Researchers found that more financially stable college students had fewer symptoms of depression two years after graduation, along with more formed adult identity when they reached their 30s. As a result, the study suggests higher education officials should provide more financial guidance to students.

“Universities can require students to take a personal and family finance general education-level course in which emerging adults can acquire necessary financial knowledge and develop needed financial behaviors,” the researchers wrote.

Relationship satisfaction was an additional indicator of financial responsibility during and after college, according to the study, which was published in the Journal of Applied Developmental Psychology.
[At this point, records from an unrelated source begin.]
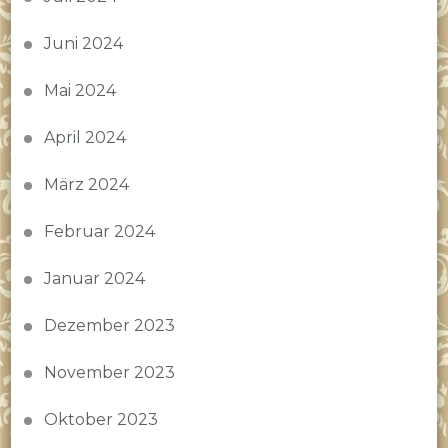
Juni 2024
Mai 2024
April 2024
März 2024
Februar 2024
Januar 2024
Dezember 2023
November 2023
Oktober 2023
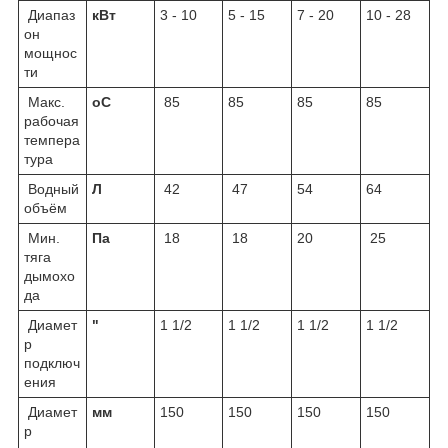
Диапаз
кВт
3 - 10
5 - 15
7 - 20
10 - 28
он
мощнос
ти
Макс.
o
C
85
85
85
85
рабочая
темпера
тура
Водный
Л
42
47
54
64
объём
Мин.
Пa
18
18
20
25
тяга
дымохо
да
Диамет
"
1 1/2
1 1/2
1 1/2
1 1/2
р
подключ
ения
Диамет
мм
150
150
150
150
р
Higher relationship satisfaction showed higher levels of commitment, which marked young people’s adult identity.

“Emerging adults are at a particular stage, and in this stage, people become independent of their family and more involved in close relationships,” Li said. “The participants were forming their own relationships and their own families.”

In that period, she said, “individuals not only need to rely on themselves, but on their partners to cope with challenging situations.”

The emerging-adult period can be even longer and more challenging for people who do not attend college, an issue Li said could be the subject of future university research on adult identity. This group likely would be analyzed during their final year of high school and the five years after, with the goal of comparing their financial stability and adult identity with that of college graduates.

“The relation may exist between the two groups, but there needs to be more research on the non-college-educated population,” Li said. “As prior researchers said, the non-college-educated population is the forgotten half.”